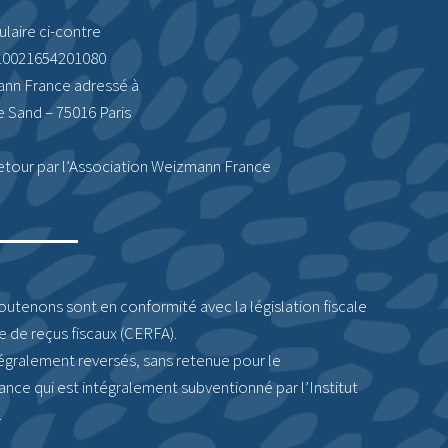
ulaire ci-contre
10021654201080
ann France adressé à
e Sand – 75016 Paris
etour par l’Association Weizmann France
tenons sont en conformité avec la législation fiscale
e de reçus fiscaux (CERFA).
tégralement reversés, sans retenue pour le
ce qui est intégralement subventionné par l’Institut
.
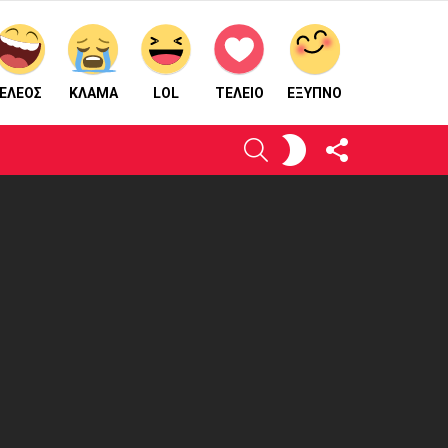
ΕΛΕΟΣ
ΚΛΑΜΑ
LOL
ΤΕΛΕΙΟ
ΈΞΥΠΝΟ
ΑΚΟΛΟΥΘΉΣΤΕ
ΕΝΕΡΓΟΠΟΙΉΣΤΕ
ΑΝΑΖΉΤΗΣΗ
ΜΑΣ
ΤΟ
ΔΈΡΜΑ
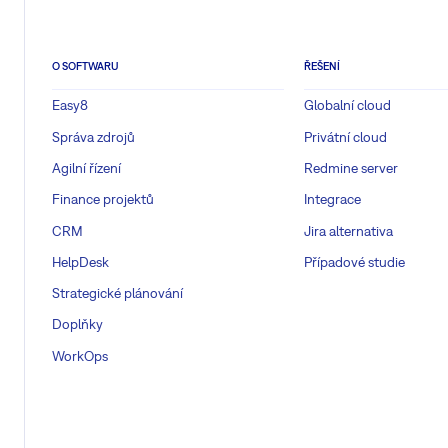
O SOFTWARU
ŘEŠENÍ
Easy8
Globalní cloud
Správa zdrojů
Privátní cloud
Agilní řízení
Redmine server
Finance projektů
Integrace
CRM
Jira alternativa
HelpDesk
Případové studie
Strategické plánování
Doplňky
WorkOps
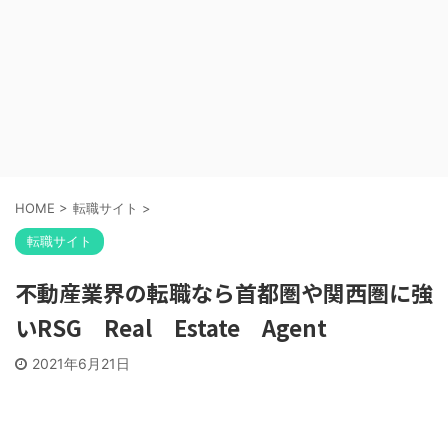
HOME
>
転職サイト
>
転職サイト
不動産業界の転職なら首都圏や関西圏に強
いRSG Real Estate Agent
2021年6月21日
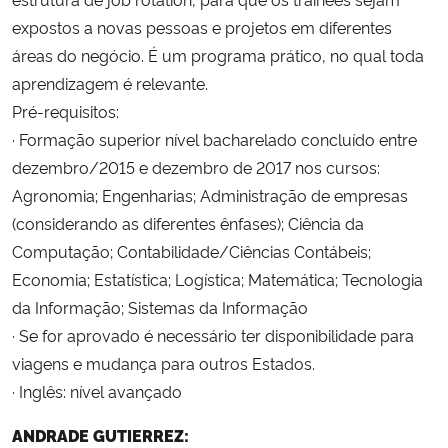
expostos a novas pessoas e projetos em diferentes
áreas do negócio. É um programa prático, no qual toda
aprendizagem é relevante.
Pré-requisitos:
· Formação superior nível bacharelado concluído entre
dezembro/2015 e dezembro de 2017 nos cursos:
Agronomia; Engenharias; Administração de empresas
(considerando as diferentes ênfases); Ciência da
Computação; Contabilidade/Ciências Contábeis;
Economia; Estatística; Logística; Matemática; Tecnologia
da Informação; Sistemas da Informação
· Se for aprovado é necessário ter disponibilidade para
viagens e mudança para outros Estados.
· Inglês: nível avançado
ANDRADE GUTIERREZ:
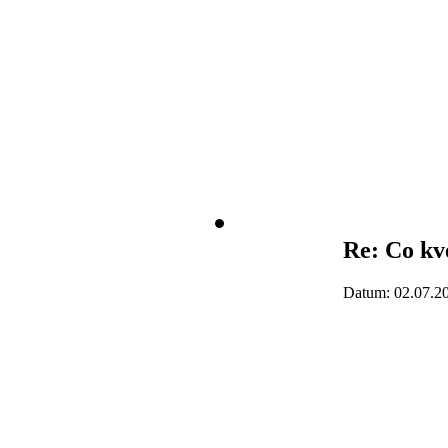
Re: Co kv
Datum: 02.07.2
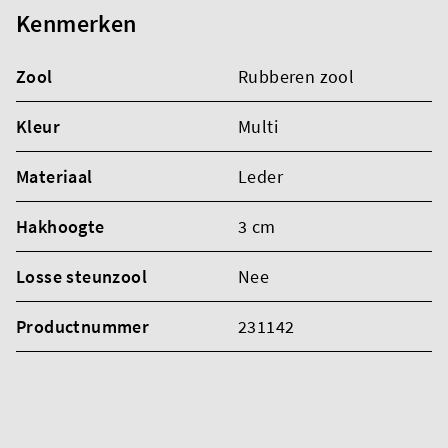
Kenmerken
Zool
Rubberen zool
Kleur
Multi
Materiaal
Leder
Hakhoogte
3 cm
Losse steunzool
Nee
Productnummer
231142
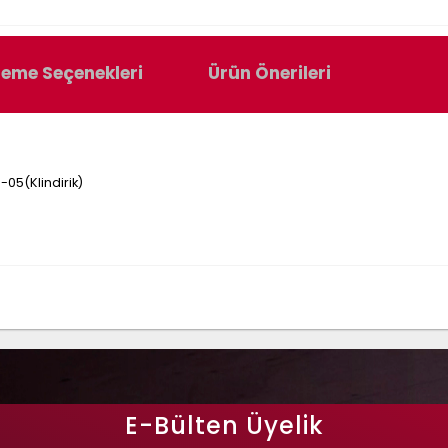
eme Seçenekleri
Ürün Önerileri
05(Klindirik)
E-Bülten Üyelik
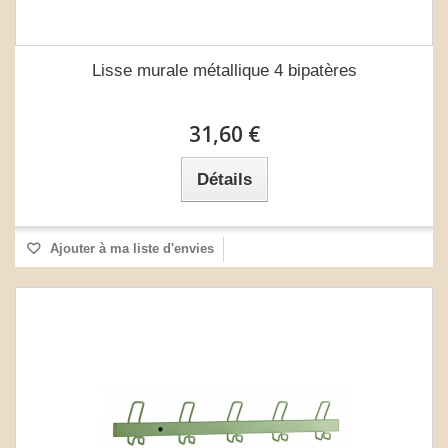
Lisse murale métallique 4 bipatères
31,60 €
Détails
Ajouter à ma liste d'envies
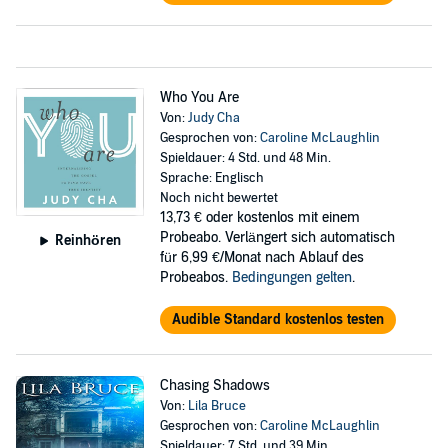
Who You Are
Von:
Judy Cha
Gesprochen von:
Caroline McLaughlin
Spieldauer: 4 Std. und 48 Min.
Sprache: Englisch
Noch nicht bewertet
13,73 €
oder kostenlos mit einem
Probeabo. Verlängert sich automatisch
Reinhören
für 6,99 €/Monat nach Ablauf des
Probeabos.
Bedingungen gelten
.
Audible Standard kostenlos testen
Chasing Shadows
Von:
Lila Bruce
Gesprochen von:
Caroline McLaughlin
Spieldauer: 7 Std. und 39 Min.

——

▶ What is required:
Each entry is to be given again exactly as it stands, with its pictures removed.

▶ Answer box:
ulaire ci-contre
10021654201080
ann France adressé à
e Sand – 75016 Paris
etour par l’Association Weizmann France
tenons sont en conformité avec la législation fiscale
e de reçus fiscaux (CERFA).
tégralement reversés, sans retenue pour le
ce qui est intégralement subventionné par l’Institut
.
ΕΛΕΟΣ
ΚΛΑΜΑ
LOL
ΤΕΛΕΙΟ
ΈΞΥΠΝΟ
ΑΚΟΛΟΥΘΉΣΤΕ
ΕΝΕΡΓΟΠΟΙΉΣΤΕ
ΑΝΑΖΉΤΗΣΗ
ΜΑΣ
ΤΟ
ΔΈΡΜΑ
O SOFTWARU
ŘEŠENÍ
Easy8
Globalní cloud
Správa zdrojů
Privátní cloud
Agilní řízení
Redmine server
Finance projektů
Integrace
CRM
Jira alternativa
HelpDesk
Případové studie
Strategické plánování
Doplňky
WorkOps
HOME
>
転職サイト
>
転職サイト
不動産業界の転職なら首都圏や関西圏に強
いRSG Real Estate Agent
2021年6月21日
expostos a novas pessoas e projetos em diferentes
áreas do negócio. É um programa prático, no qual toda
aprendizagem é relevante.
Pré-requisitos:
· Formação superior nível bacharelado concluído entre
dezembro/2015 e dezembro de 2017 nos cursos:
Agronomia; Engenharias; Administração de empresas
(considerando as diferentes ênfases); Ciência da
Computação; Contabilidade/Ciências Contábeis;
Economia; Estatística; Logística; Matemática; Tecnologia
da Informação; Sistemas da Informação
· Se for aprovado é necessário ter disponibilidade para
viagens e mudança para outros Estados.
· Inglês: nível avançado
ANDRADE GUTIERREZ:
Re: Co kv
Datum: 02.07.2
Kenmerken
Zool
Rubberen zool
Kleur
Multi
Materiaal
Leder
Hakhoogte
3 cm
Losse steunzool
Nee
Productnummer
231142
eme Seçenekleri
Ürün Önerileri
05(Klindirik)
E-Bülten Üyelik
Lisse murale métallique 4 bipatères
31,60 €
Détails
Ajouter à ma liste d'envies
Who You Are
Von:
Judy Cha
Gesprochen von:
Caroline McLaughlin
Spieldauer: 4 Std. und 48 Min.
Sprache: Englisch
Noch nicht bewertet
13,73 €
oder kostenlos mit einem
Probeabo. Verlängert sich automatisch
Reinhören
für 6,99 €/Monat nach Ablauf des
Probeabos.
Bedingungen gelten
.
Audible Standard kostenlos testen
Chasing Shadows
Von:
Lila Bruce
Gesprochen von:
Caroline McLaughlin
Spieldauer: 7 Std. und 39 Min.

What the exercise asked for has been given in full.